Aditionally, if you have an older site that you want to completely abolish, you can use a 301 redirect to a new domain to help new domain obtain some of that old domain equity.
Internal backlinks aren’t important
Fiction. Backlinks are very important, from external links to internal backlinks. In fact, internal links came in as the third top organic ranking factor according to aforementioned research. However, there is a difference between good and bad internal linking. An example of a bad backlink (internally) may be link internally to a page with no relevance or an outdated link. Bad backlinks (externally) may be links that were paid for, are spammy, or from untrustworthy sites. Natural links work best, and shouldn’t be overdone.
It’s okay to change your Google Business Profile name to include keywords
Fact but mostly fiction. Of course at any time you can change your business name in your GBP if your business name has legally changed. But, it’s a different story when business owners change your business name in GBP for the sake of adding keywords.
Keyword spamming in GBP business names has been around for awhile, but continues to be penalized. Also your competitors are likely monitoring your official business listings and social media profiles at all times, waiting for you to slip up. Unless you’ve legally changed your business name, avoid using keywords in your business name. Google may suspend your listing or worse, if you do decietfully change your business name.
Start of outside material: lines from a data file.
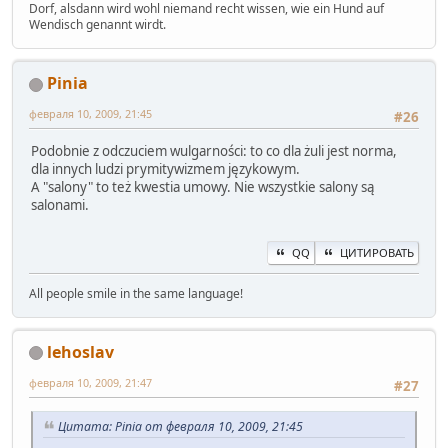
Dorf, alsdann wird wohl niemand recht wissen, wie ein Hund auf
Wendisch genannt wirdt.
Pinia
февраля 10, 2009, 21:45
#26
Podobnie z odczuciem wulgarności: to co dla żuli jest norma,
dla innych ludzi prymitywizmem językowym.
A "salony" to też kwestia umowy. Nie wszystkie salony są
salonami.
QQ
ЦИТИРОВАТЬ
All people smile in the same language!
lehoslav
февраля 10, 2009, 21:47
#27
Цитата: Pinia от февраля 10, 2009, 21:45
Structured data (schema) isn’t that important for SEO
Fact. Structured data, or Schema MarkUp, is not necessarily a SEO ranking signal, but it will help your web pages stand out more in search results and improve search volume through click-through rates. It also helps Google more closely match the search intent, optimizing your content for the search result and helping Google crawlers understand what the web page is about.
When writing content for structured data, be sure to test it using the Rich Results Test during development, and the Rich result status reports after deployment, to enusre your pages don’t break after deployment.